Filtering for Step Changes and Long-term Drift Detection in Process Data
Overview
Industrial data analytics often involves finding features of interest in data. While there are many types of features, two common examples are step changes and long-term drift. Low pass filtering can be used to find both step changes and long -erm drift in data. Finding step changes can help with process modeling, detection of process upsets, and general process troubleshooting. Finding long-term drift can help with detection of process upsets and abnormal operation, which may be leading indicators of equipment failure, degradation, and process safety issues. This article walks through a worked example using a low pass filter to identify different features in the signal.

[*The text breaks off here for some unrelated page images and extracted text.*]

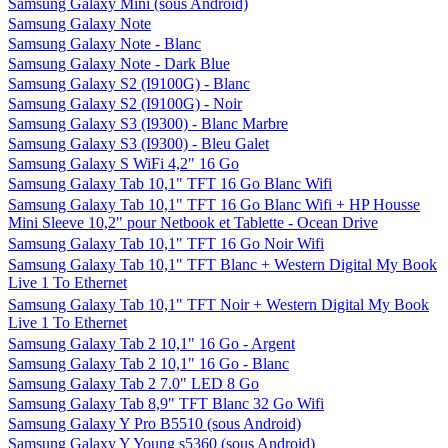
Samsung Galaxy Mini (sous Android)
Samsung Galaxy Note
Samsung Galaxy Note - Blanc
Samsung Galaxy Note - Dark Blue
Samsung Galaxy S2 (I9100G) - Blanc
Samsung Galaxy S2 (I9100G) - Noir
Samsung Galaxy S3 (I9300) - Blanc Marbre
Samsung Galaxy S3 (I9300) - Bleu Galet
Samsung Galaxy S WiFi 4,2" 16 Go
Samsung Galaxy Tab 10,1" TFT 16 Go Blanc Wifi
Samsung Galaxy Tab 10,1" TFT 16 Go Blanc Wifi + HP Housse
Mini Sleeve 10,2" pour Netbook et Tablette - Ocean Drive
Samsung Galaxy Tab 10,1" TFT 16 Go Noir Wifi
Samsung Galaxy Tab 10,1" TFT Blanc + Western Digital My Book
Live 1 To Ethernet
Samsung Galaxy Tab 10,1" TFT Noir + Western Digital My Book
Live 1 To Ethernet
Samsung Galaxy Tab 2 10,1" 16 Go - Argent
Samsung Galaxy Tab 2 10,1" 16 Go - Blanc
Samsung Galaxy Tab 2 7.0" LED 8 Go
Samsung Galaxy Tab 8,9" TFT Blanc 32 Go Wifi
Samsung Galaxy Y Pro B5510 (sous Android)
Samsung Galaxy Y Young s5360 (sous Android)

Step Changes and Long-term Drift in Process Data
Industrial process data often contains step change and long-term drift features. These features can arise from a variety of sources, including planned operational target changes, unintended process upsets, equipment degradation, instrumentation faults, etc.

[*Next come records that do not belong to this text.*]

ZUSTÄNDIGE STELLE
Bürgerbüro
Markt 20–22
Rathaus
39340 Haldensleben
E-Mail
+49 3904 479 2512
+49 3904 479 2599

Examples of step change and long-term drift features are shown here:
Analytical methods to detect these features can provide significant value in terms of process understanding, performing calculations, and detecting abnormal operation. The low pass filtering approach outlined in this article (and demonstrated with a detailed example application) can be used to detect step changes and long-term drift in data.
Data Smoothing
Depending on the nature of the process data and the analysis goals, we may select different types of filters for data smoothing. For the examples in this article, we will use a type of low pass filter, called Agile Filter due to these advantages:
varying amounts of signal smoothing are easily achieved with a simple input parameter selection
gaps or holes in the data are handled well (smoothing up to the edge of the gaps)

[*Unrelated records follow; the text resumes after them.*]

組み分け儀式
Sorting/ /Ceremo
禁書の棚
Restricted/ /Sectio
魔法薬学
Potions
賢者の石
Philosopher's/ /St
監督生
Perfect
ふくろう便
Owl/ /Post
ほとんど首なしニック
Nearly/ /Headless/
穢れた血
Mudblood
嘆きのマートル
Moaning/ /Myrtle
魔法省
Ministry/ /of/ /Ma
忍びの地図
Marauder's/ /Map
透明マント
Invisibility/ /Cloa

step changes are captured well while effectively removing systematic noise
Please see Intro to Signal Smoothing Filters for additional details around filter selection.
Guide to Agile Filter Parameter Selection
In this article we illustrate a type of low pass filter named Agile filter (see Intro to Signal Smoothing Filters for further information). Just as for other types of low pass filters, agile filters smooth the process data. The amount of smoothing is determined by the user selected input parameters. Agile filter passes low frequencies and blocks (or more accurately, significantly attenuates) high frequencies. This filter is particularly well suited for signals with discontinuities, as the output signal will be quite responsive in tracking to large jumps that hold steady afterwards. In addition, this filter is also well suited for signals with gaps or holes, as it smooths right up the edge of the gap.
In Seeq's Agile filter implementation via the Formula Tool, the user can specify 2 input parameters: period and window size. The period is the time period at which the input signal will be sampled, and the window size is the length of the process data that the filter can see during its computation. The window size defaults to 33 if not specified, resulting in a process data window size of 33 times the user selected period. The Agile filter can be applied very easily with this formula syntax:
$signal.agileFilter(1min, 33)
By increasing the period or window Size parameters, we increase the amount of smoothing, removing more and more higher frequency variability while retaining lower frequency features.
In this example, a temperature signal is filtered with:
an Agile filter with a period of 1 min and window size equal to 33 (Agile_Filter_Basic)
an Afilter with a period of 4 min and window size equal to 33 times of the period (4*33) (Agile_Filter_changed)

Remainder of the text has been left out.